Aubergine and potato curry
Aubergine and potato curry

Normally my lunches are leftovers or optimistic combinations of whatever I find in my fridge, cupboard and pasta bucket. But sometimes I just go to bed or wake up lazy (or both) and can’t be arsed to Tupperware up something nutritious. It makes me feel rich and decadent.

There are lots of places near my office where I can pick up something warm and tasty, but my favourite place to go when I have decided to take charge of my gourmandising is Kastner & Ovens. They have the most amazing array of cakes – like a WI stall in heaven – and if I want to feel virtuous I go there, buy something vegetarian and no cake. It’s how I show that I control the food, the food doesn’t control me. I then spend all afternoon gorging on holiday sweets from the Table of Treats, but that’s another therapy session.

On my last visit I picked up an aubergine and potato curry – a large portion was £5.50 (I had to go for the large portion.
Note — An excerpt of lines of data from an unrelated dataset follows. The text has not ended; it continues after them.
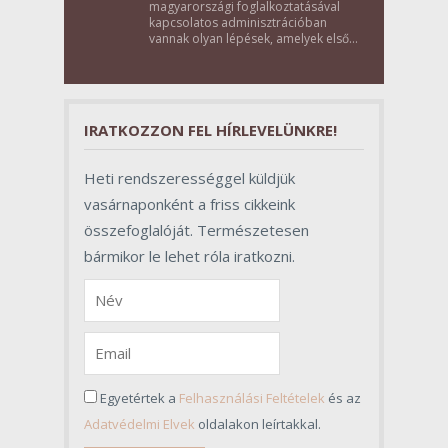
magyarországi foglalkoztatásával
kapcsolatos adminisztrációban
vannak olyan lépések, amelyek első
pillantásra formalitásnak tűnnek,
valójában azonban meghatározó
szerepet töltenek be az egész
folyamat sikerében.
IRATKOZZON FEL HÍRLEVELÜNKRE!
Heti rendszerességgel küldjük
vasárnaponként a friss cikkeink
összefoglalóját. Természetesen
bármikor le lehet róla iratkozni.
Egyetértek a
Felhasználási Feltételek
és az
Adatvédelmi Elvek
oldalakon leírtakkal.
There’s virtue and then there’s just crazy masochism). It was a fragrant, coconut-based curry that was spicy rather than hot and there was plenty of rice to mop up any burn, should you feel it. The chunks of potato were cooked to perfection, but not all the aubergine pieces were. Every so often I’d bite down on something that squeaked, an experience that ought to be restricted to dogs and their toy bones.

It was a small flaw in a dish that otherwise had me eating spinach with occasional real enjoyment (until I remembered it was spinach and wondered why I’d ordered something with quite so much spinach in it, then remembered the virtue) and celebrating the return of the sultana to curries. Sultanas in curries are brilliant. They’re little plump morsels of sweetness and they bring joy to the table. When you’re cooking your next meal, ask yourself: ‘What could some dried fruit add to this dish?’ The answer will almost always be happiness.

I like Kastner & Ovens. It saves me from absurd pasta salads, and one day I’ll go in there and go wild in the cake aisles. Until then, roll on the faux virtuous lunches.

Kastner & Ovens on Urbanspoon

Tagged with: Covent GardenLondon
 

2 Responses to Lunch from Kastner & Ovens, Covent Garden

  1. Smo says:

    Sultanas in curries are wrong.

  2. ginandcrumpets says:

    I thought so too, Smo, until I tried it and all my prejudices were blown away. I’m going to try country dancing this weekend to see if I have always been wrong about that as well.